Parallelism
TileDB’s design supports parallelized read and write queries. This document outlines parallelized reds and writes and the configuration parameters you can use to control the amount of parallelization for both. Visit Configuration for a full list of configuration parameters and more details about each of the following parameters mentioned here.
Reads
When you perform a read query, TileDB goes through the following steps in this order:
- Identify the physical attribute data tiles relevant to the query, and prune the rest.
- Perform parallel I/O to retrieve those tiles from the storage backend.
- Unfilter on the data tiles in parallel to get the raw cell values and coordinates.
- Perform a refining step to get the actual results and organize them in the query layout.
TileDB parallelizes all steps, but the following subsections focus on steps 2 and 3, which are the most heavyweight.
Parallel I/O
TileDB reads the relevant tiles from all attributes to be read in parallel based on the following pseudocode:
parallel_for_each attribute being read:
parallel_for_each relevant tile of the attribute read:
prepare a byte range to be read (I/O task)
TileDB computes the byte ranges required to be fetched from each attribute file. Those byte ranges might be disconnected, and there might be many of them, especially with multi-range subarrays. To reduce the latency of the I/O requests (especially on cloud object stores), TileDB tries to merge byte ranges that are close to each other and dispatch fewer, larger I/O requests instead of many smaller ones. More specifically, TileDB merges two byte ranges if their gap size is smaller than "vfs.min_batch_gap"
and their resulting size is smaller than "vfs.min_batch_size"
. Then, each byte range (always corresponding to the same attribute file) becomes an I/O task. TileDB dispatches these I/O tasks for concurrent execution, where the "sm.io_concurrency_level parameter"
configuration parameter controls the maximum level of concurrency.
TileDB may further partition each byte range to be fetched based on the value of "vfs.file.max_parallel_ops"
(for POSIX and Windows systems), "vfs.<backend>.max_parallel_ops"
(for cloud object stores, where <backend>
is either s3
, azure
, or gcs
) and "vfs.min_parallel_size"
. TileDB then reads those partitions in parallel.
Parallel tile unfiltering
Once the relevant data tiles are in main memory, TileDB unfilters them (that is, it runs the filters applied during writes in reverse) in parallel in a nested manner, based on the following pseudocode:
for_each attribute being read:
parallel_for_each tile of the attribute read:
parallel_for_each chunk of the tile:
unfilter chunk
The TileDB filter list has a parameter that controls the size of each “chunk” of a tile. This parameter defaults to 64 KB.
The "sm.compute_concurrency_level"
configuration parameter affects these for
loops, although it is not recommended to modify this configuration parameter from its default setting. The nested parallelism in reads allows for maximum usage of the available cores for filtering (such as compression and decompression), in either the case where the query intersects fewer, larger tiles or more, smaller tiles.
Writes
When you perform a write query, TileDB goes through the following steps in this order:
- Reorganize the cells in the global cell order and into attribute data tiles.
- Filter the attribute data tiles to be written.
- Perform parallel I/O to write those tiles to the storage backend.

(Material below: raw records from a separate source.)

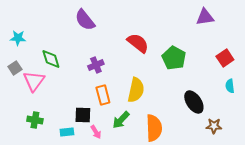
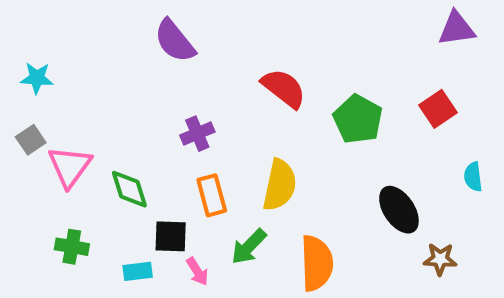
purple triangle: (205, 17) -> (457, 29), moved
red square: (225, 58) -> (438, 109), moved
green diamond: (51, 59) -> (129, 189), moved

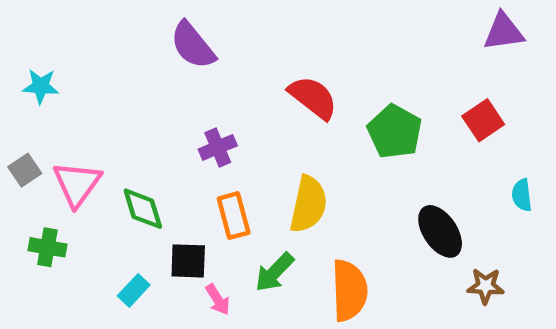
gray square: (31, 140) -> (25, 170), moved
green cross: (72, 247) -> (47, 247), moved
cyan rectangle: (138, 271) -> (134, 290), moved, turned -40

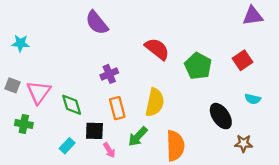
gray square: (25, 170) -> (12, 85), turned -35
cyan semicircle: (522, 195) -> (253, 99), moved, turned -70

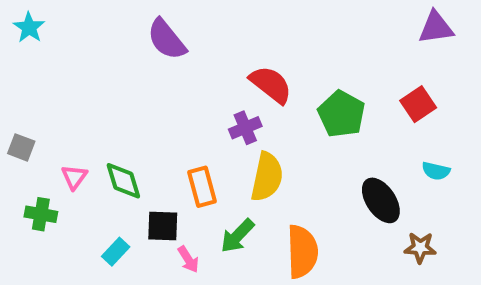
cyan star: (20, 43) -> (29, 28), moved, turned 30
purple cross: (109, 74) -> (245, 128), moved
pink triangle: (39, 92) -> (74, 177), moved, size x0.6

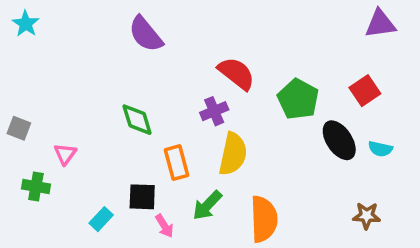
green diamond: (123, 181) -> (137, 120), moved
black ellipse: (381, 200) -> (339, 140), moved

TileDB parallelizes all steps, but the following subsections focus on steps 2 and 3, which are the most heavyweight.
Parallel tile filtering
TileDB uses a similar strategy for writes as it does for reads:
parallel_for_each attribute being written:
for_each tile of the attribute being written:
parallel_for_each chunk of the tile:
filter chunk
Similar to reads, the "sm.compute_concurrency_level"
parameter affects these for
loops, although it is not recommended to modify this configuration parameter from its default setting.
Parallel I/O
Similar to reads, TileDB creates I/O tasks for each tile of every attribute. TileDB then dispatches these I/O tasks for concurrent execution, where the "sm.io_concurrency_level"
configuration parameter controls the maximum level of concurrency.
For POSIX and Windows, if a data tile is large enough, the VFS layer partitions the tile based on configuration parameters "vfs.file.max_parallel_ops"
and "vfs.min_parallel_size"
. TileDB then writes those partitions in parallel by using the VFS thread pool. The "vfs.io_concurrency"
configuration parameter controls the size of the VFS thread pool.
For cloud object stores, TileDB buffers potentially many tiles and issues parallel, multipart upload requests to cloud storage. The size of the buffer is equal to \(S × O\), with \(S\) being the value of "vfs.<backend>.multipart_part_size"
, \(O\) being the value of "vfs.<backend>.max_parallel_ops"
, and <backend>
being s3
, azure
, or gcp
, depending on your cloud storage backend. When the buffer is filled, TileDB issues "vfs.<backend>.max_parallel_ops"
parallel, multipart upload requests to cloud storage.